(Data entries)
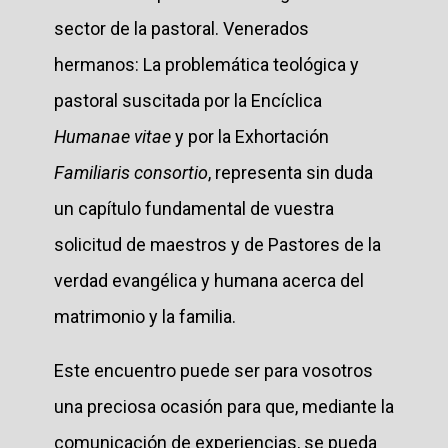
sector de la pastoral. Venerados
hermanos: La problemática teológica y
pastoral suscitada por la Encíclica
Humanae vitae
y por la Exhortación
Familiaris consortio
, representa sin duda
un capítulo fundamental de vuestra
solicitud de maestros y de Pastores de la
verdad evangélica y humana acerca del
matrimonio y la familia.
Este encuentro puede ser para vosotros
una preciosa ocasión para que, mediante la
comunicación de experiencias, se pueda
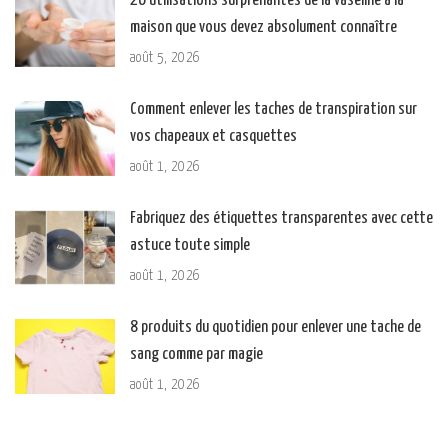
26 utilisations surprenantes de la vaseline à la
maison que vous devez absolument connaître
août 5, 2026
Comment enlever les taches de transpiration sur
vos chapeaux et casquettes
août 1, 2026
Fabriquez des étiquettes transparentes avec cette
astuce toute simple
août 1, 2026
8 produits du quotidien pour enlever une tache de
sang comme par magie
août 1, 2026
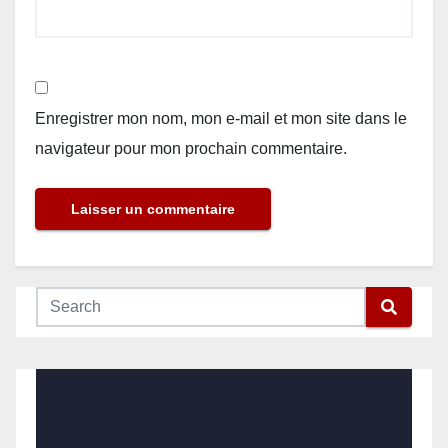
Enregistrer mon nom, mon e-mail et mon site dans le
navigateur pour mon prochain commentaire.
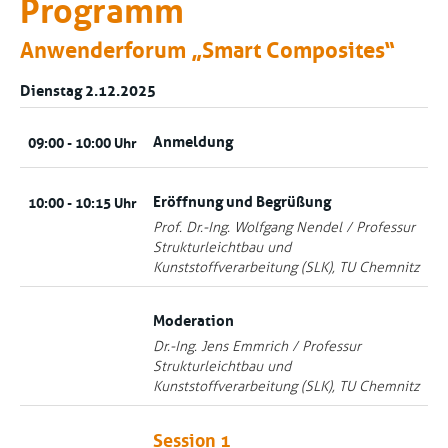
Programm
Anwenderforum „Smart Composites“
Dienstag 2.12.2025
Anmeldung
09:00 - 10:00 Uhr
Eröffnung und Begrüßung
10:00 - 10:15 Uhr
Prof. Dr.-Ing. Wolfgang Nendel / Professur
Strukturleichtbau und
Kunststoffverarbeitung (SLK), TU Chemnitz
Moderation
Dr.-Ing. Jens Emmrich / Professur
Strukturleichtbau und
Kunststoffverarbeitung (SLK), TU Chemnitz
Session 1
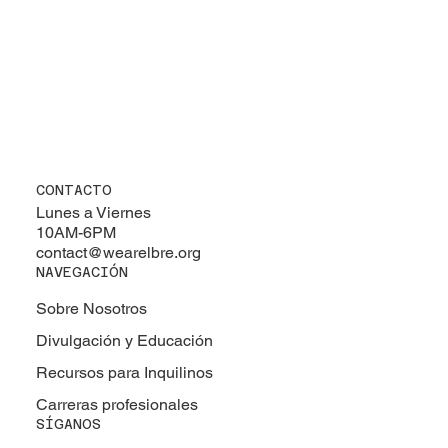
CONTACTO
Lunes a Viernes
10AM-6PM
contact@wearelbre.org
NAVEGACIÓN
Sobre Nosotros
Divulgación y Educación
Recursos para Inquilinos
Carreras profesionales
SÍGANOS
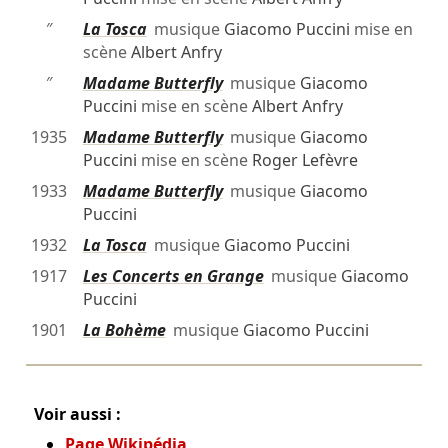
″
La Tosca
musique
Giacomo Puccini
mise en
scène
Albert Anfry
″
Madame Butterfly
musique
Giacomo
Puccini
mise en scène
Albert Anfry
1935
Madame Butterfly
musique
Giacomo
Puccini
mise en scène
Roger Lefèvre
1933
Madame Butterfly
musique
Giacomo
Puccini
1932
La Tosca
musique
Giacomo Puccini
1917
Les Concerts en Grange
musique
Giacomo
Puccini
1901
La Bohème
musique
Giacomo Puccini
Voir aussi :
Page Wikipédia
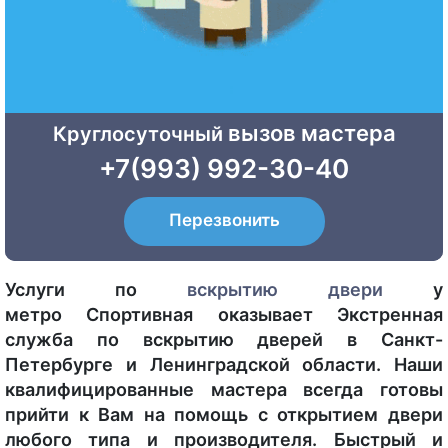
вызов мастера
Круглосуточный
+7(993) 992-30-40
Перезвонить
Услуги по
вскрытию двери
у
метро Спортивная оказывает Экстренная
служба по вскрытию дверей в Санкт-
Петербурге и Ленинградской области. Наши
квалифицированные мастера всегда готовы
прийти к Вам на помощь с открытием двери
любого типа и производителя. Быстрый и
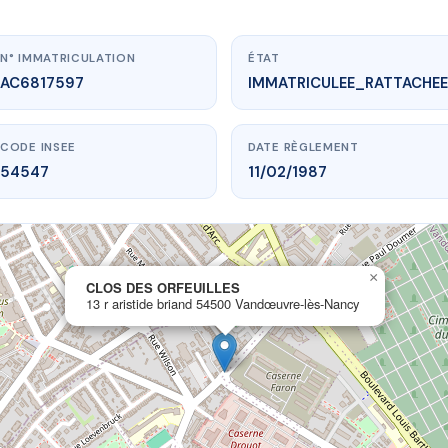
N° IMMATRICULATION
ÉTAT
AC6817597
IMMATRICULEE_RATTACHEE
CODE INSEE
DATE RÈGLEMENT
54547
11/02/1987
×
ww.vme.plus/AC6817597
CLOS DES ORFEUILLES
13 r aristide briand 54500 Vandœuvre-lès-Nancy
CLOS DES ORFEUILLES
 briand
54500 Vandœuvre-lès-Nancy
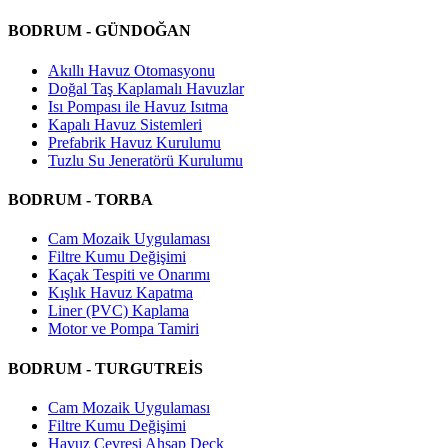
BODRUM - GÜNDOĞAN
Akıllı Havuz Otomasyonu
Doğal Taş Kaplamalı Havuzlar
Isı Pompası ile Havuz Isıtma
Kapalı Havuz Sistemleri
Prefabrik Havuz Kurulumu
Tuzlu Su Jeneratörü Kurulumu
BODRUM - TORBA
Cam Mozaik Uygulaması
Filtre Kumu Değişimi
Kaçak Tespiti ve Onarımı
Kışlık Havuz Kapatma
Liner (PVC) Kaplama
Motor ve Pompa Tamiri
BODRUM - TURGUTREİS
Cam Mozaik Uygulaması
Filtre Kumu Değişimi
Havuz Çevresi Ahşap Deck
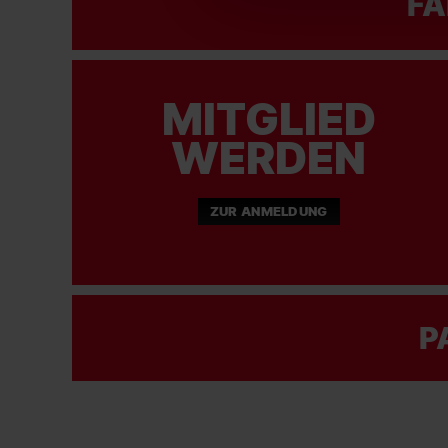
FA
MITGLIED
WERDEN
ZUR ANMELDUNG
P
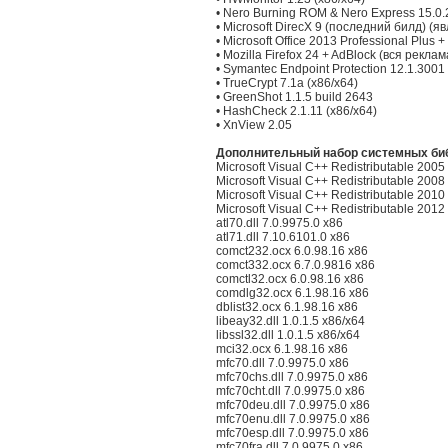
• Nero Burning ROM & Nero Express 15.0
• Microsoft DirecX 9 (последний билд) (
• Microsoft Office 2013 Professional Plus
• Mozilla Firefox 24 + AdBlock (вся рек
• Symantec Endpoint Protection 12.1.30
• TrueCrypt 7.1a (x86/x64)
• GreenShot 1.1.5 build 2643
• HashCheck 2.1.11 (x86/x64)
• XnView 2.05
Дополнительный набор системных би
Microsoft Visual C++ Redistributable 2005
Microsoft Visual C++ Redistributable 2008
Microsoft Visual C++ Redistributable 2010
Microsoft Visual C++ Redistributable 2012
atl70.dll 7.0.9975.0 x86
atl71.dll 7.10.6101.0 x86
comct232.ocx 6.0.98.16 x86
comct332.ocx 6.7.0.9816 x86
comctl32.ocx 6.0.98.16 x86
comdlg32.ocx 6.1.98.16 x86
dblist32.ocx 6.1.98.16 x86
libeay32.dll 1.0.1.5 x86/x64
libssl32.dll 1.0.1.5 x86/x64
mci32.ocx 6.1.98.16 x86
mfc70.dll 7.0.9975.0 x86
mfc70chs.dll 7.0.9975.0 x86
mfc70cht.dll 7.0.9975.0 x86
mfc70deu.dll 7.0.9975.0 x86
mfc70enu.dll 7.0.9975.0 x86
mfc70esp.dll 7.0.9975.0 x86
mfc70fra.dll 7.0.9975.0 x86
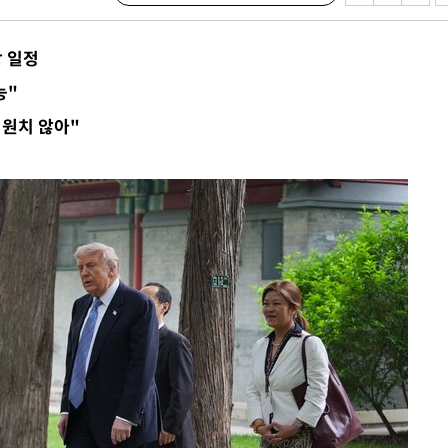
 일정
능"
 원치 않아"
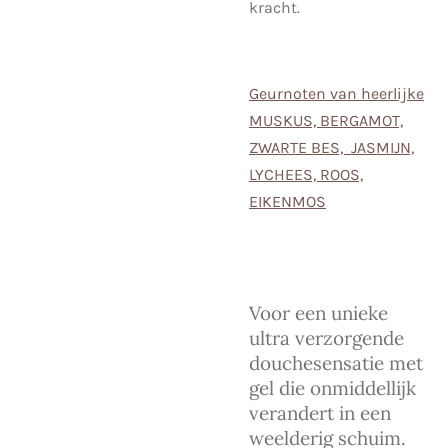
kracht.
Geurnoten van heerlijke
MUSKUS, BERGAMOT,
ZWARTE BES, JASMIJN,
LYCHEES, ROOS,
EIKENMOS
Voor een unieke
ultra verzorgende
douchesensatie met
gel die onmiddellijk
verandert in een
weelderig schuim.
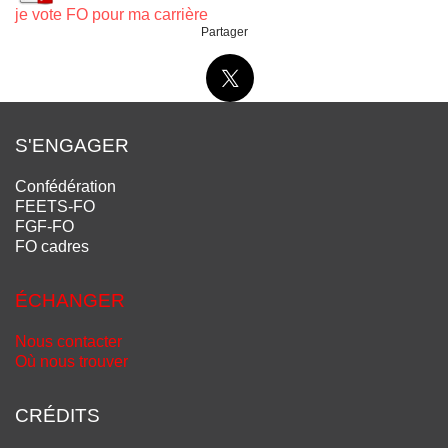
je vote FO pour ma carrière
Partager
S'ENGAGER
Confédération
FEETS-FO
FGF-FO
FO cadres
ÉCHANGER
Nous contacter
Où nous trouver
CRÉDITS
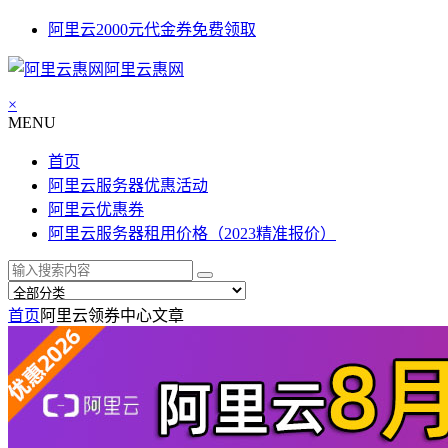
阿里云2000元代金券免费领取
阿里云惠网
×
MENU
首页
阿里云服务器优惠活动
阿里云优惠券
阿里云服务器租用价格（2023精准报价）
首页
阿里云领券中心
文章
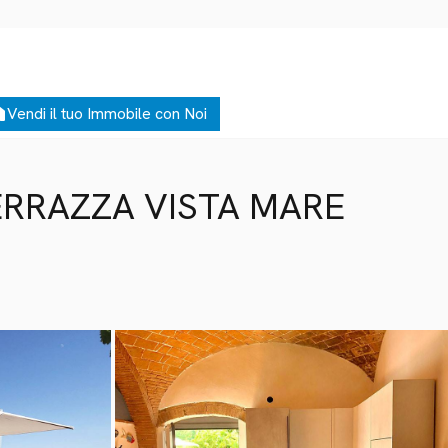
me
Vendi il tuo Immobile con Noi
RRAZZA VISTA MARE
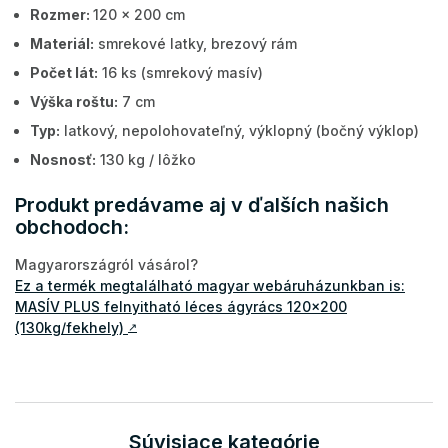
Rozmer:
120 x 200 cm
Materiál:
smrekové latky, brezový rám
Počet lát:
16 ks (smrekový masív)
Výška roštu:
7 cm
Typ:
latkový, nepolohovateľný, výklopný (bočný výklop)
Nosnosť:
130 kg / lôžko
Produkt predávame aj v ďalších našich
obchodoch:
Magyarországról vásárol?
Ez a termék megtalálható magyar webáruházunkban is:
MASÍV PLUS felnyitható léces ágyrács 120x200
(130kg/fekhely)
↗
Súvisiace kategórie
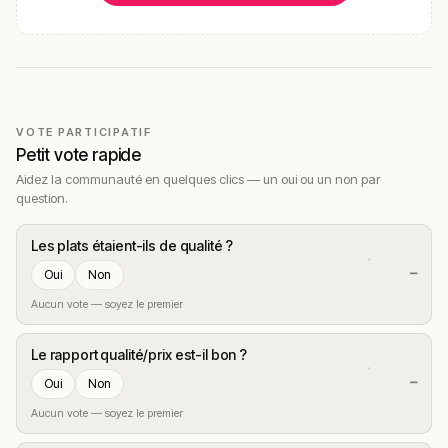
VOTE PARTICIPATIF
Petit vote rapide
Aidez la communauté en quelques clics — un oui ou un non par
question.
Les plats étaient-ils de qualité ?
—
Oui
Non
Aucun vote — soyez le premier
Le rapport qualité/prix est-il bon ?
—
Oui
Non
Aucun vote — soyez le premier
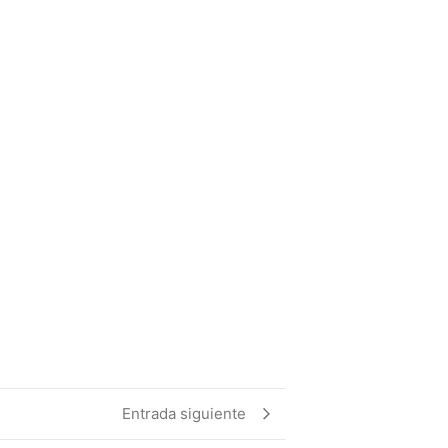
Entrada siguiente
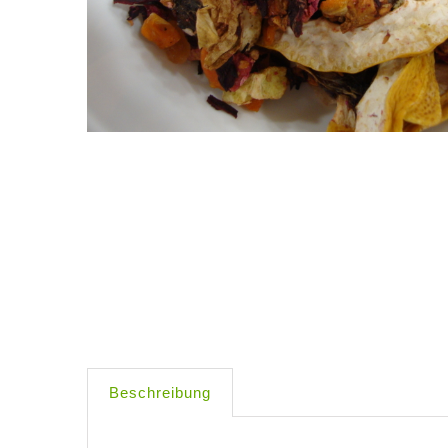
Beschreibung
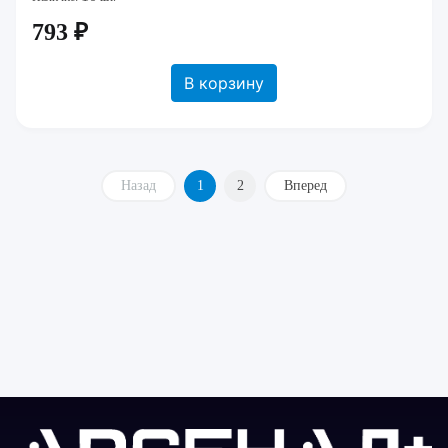
793 ₽
В корзину
Назад
1
2
Вперед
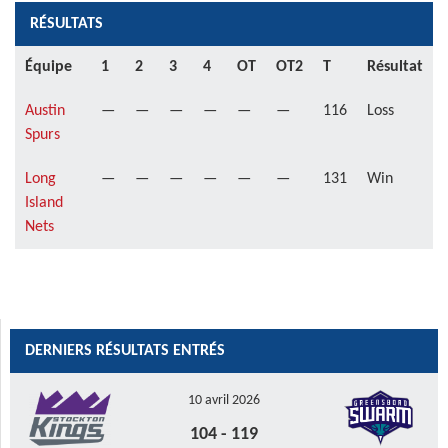
RÉSULTATS
Équipe
1
2
3
4
OT
OT2
T
Résultat
Austin
—
—
—
—
—
—
116
Loss
Spurs
Long
—
—
—
—
—
—
131
Win
Island
Nets
DERNIERS RÉSULTATS ENTRÉS
10 avril 2026
104
-
119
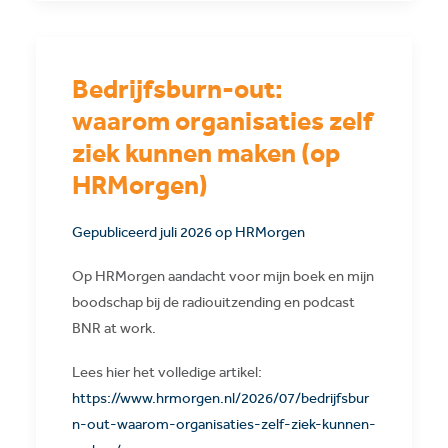
Bedrijfsburn-out:
waarom organisaties zelf
ziek kunnen maken (op
HRMorgen)
Gepubliceerd juli 2026 op HRMorgen
Op HRMorgen aandacht voor mijn boek en mijn
boodschap bij de radiouitzending en podcast
BNR at work.
Lees hier het volledige artikel:
https://www.hrmorgen.nl/2026/07/bedrijfsbur
n-out-waarom-organisaties-zelf-ziek-kunnen-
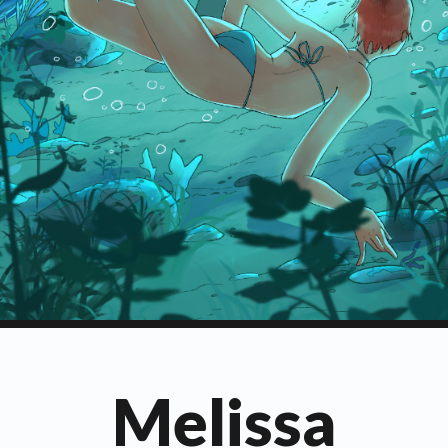
Melissa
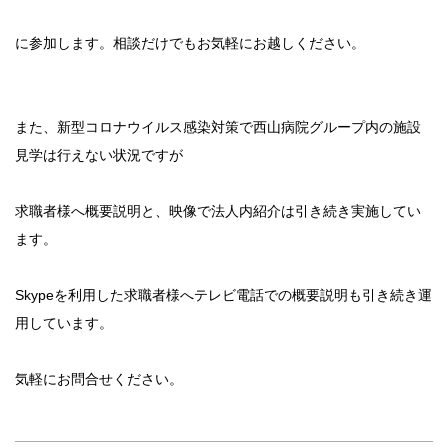
に参加します。相談だけでもお気軽にお越しください。
また、新型コロナウイルス感染対策で西山病院グループ内の施設
見学は行えない状況ですが
求職者様へ概要説明と、映像で法人内紹介は引き続き実施してい
ます。
Skypeを利用した求職者様へテレビ電話での概要説明も引き続き運
用しています。
気軽にお問合せください。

### Task statement
If a line in the data above holds the string "waarom", report that line.

### Response area
waarom organisaties zelf
n-out-waarom-organisaties-zelf-ziek-kunnen-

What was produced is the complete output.